I sensed some kind of trick. I did battle with a wave of jealousy.
“Good thought,” I managed.
He nodded. “And I want your parents on the team.”
“You have to be kidding.”
“Not kidding in the slightest. I want them on the team.”
“My father’s a Jew.”
“We have that in common. My dad was also a Jew.” He smiled. Wales and Ezzie were smiling, too.
“The Jew part isn’t that important,” I said. “The important part is that he’s a nut. My mother’s even nuttier. And the two of them know as much about running a political campaign as they know how to, I don’t know….”
“I want them. And I want your brother, Stab, too.”
“Stab’s, you know. Different.”
Jesus looked at me for a few seconds, then turned his eyes to Wales. “Everything you said about him is true,” he said.
“What did he say about me?”
My question was ignored. I was beginning to harbor the suspicion that
this whole thing was an exercise in ego destruction, and that my ego was exhibit A.
Jesus said, “We will announce one week from today. Here, in West Zenith. Banfield Plaza. Noon. Get everything set up.”
“Banfield Plaza?” I said. “There were two shootings there last month. Even the news guys are afraid to go there. Even in daytime. Even Randy Zillins, who’d go anywhere for a story, and who hangs out at Pinkie’s Shooting Range with some of the wildest guys on—”
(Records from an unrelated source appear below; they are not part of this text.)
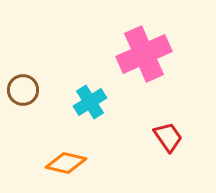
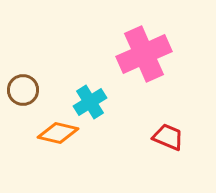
red trapezoid: rotated 32 degrees counterclockwise
orange diamond: moved 8 px left, 30 px up
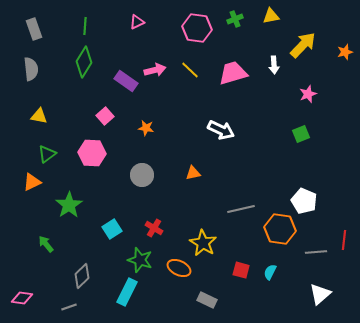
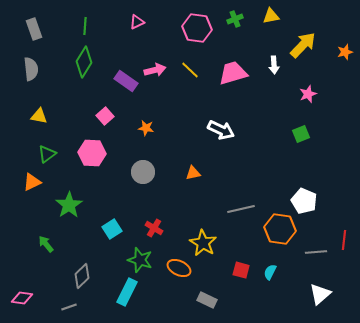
gray circle at (142, 175): moved 1 px right, 3 px up
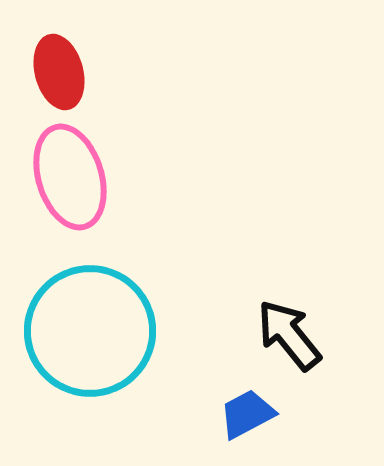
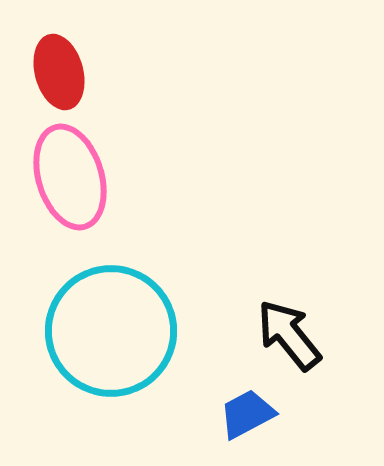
cyan circle: moved 21 px right
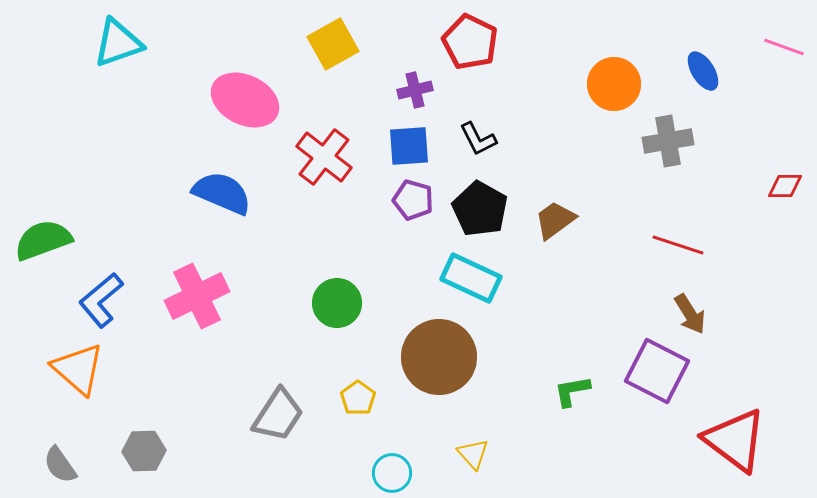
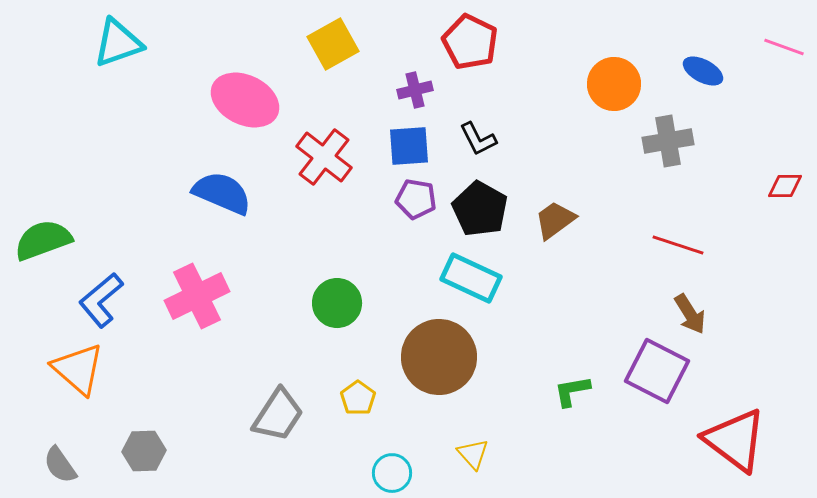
blue ellipse: rotated 30 degrees counterclockwise
purple pentagon: moved 3 px right, 1 px up; rotated 6 degrees counterclockwise
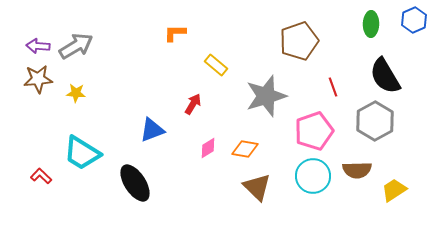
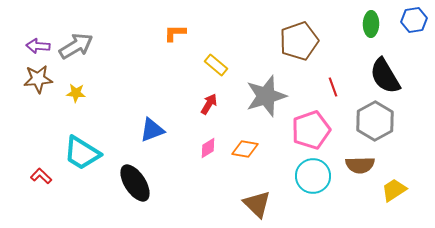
blue hexagon: rotated 15 degrees clockwise
red arrow: moved 16 px right
pink pentagon: moved 3 px left, 1 px up
brown semicircle: moved 3 px right, 5 px up
brown triangle: moved 17 px down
“Zillins is not to be considered part of our operation,” Jesus said firmly.
“Well, I’m glad we’re particular, at least.”
Jesus ignored me again and turned to Ezzie. “The Simmeltons are on board?”
“They are,” Ezzie replied. “I saw Nadine today at the club. She said they’ll make an initial contribution of two million.”
“All right. That’s a start. No one else knows about this, I hope I’m right in assuming? No leaks?”
We all shook our heads.
Jesus got to his feet and motioned for us to stay seated. “Think about Enrica Dominique for your team,” he said to me as he headed toward the door. “I could barely get past her.”
“But—”
“Noon, Wednesday. Banfield Plaza. Get a few dozen banners printed up that say “Jesus for America.” Use the Rodriquez Brothers for the printing. They’re friends. Go in peace, the meeting is ended.”
When he had closed the door, we sat there, not moving. “One question,” I said to my boss after a minute had passed. “Why does he ask if there have been any leaks? I mean, if he is who he says he is, he already knows if there have been any leaks, correct? Is there something I’m missing?”
“Always,” Wales said. “He’s trying to act human. He tries to limit himself, same as last time.”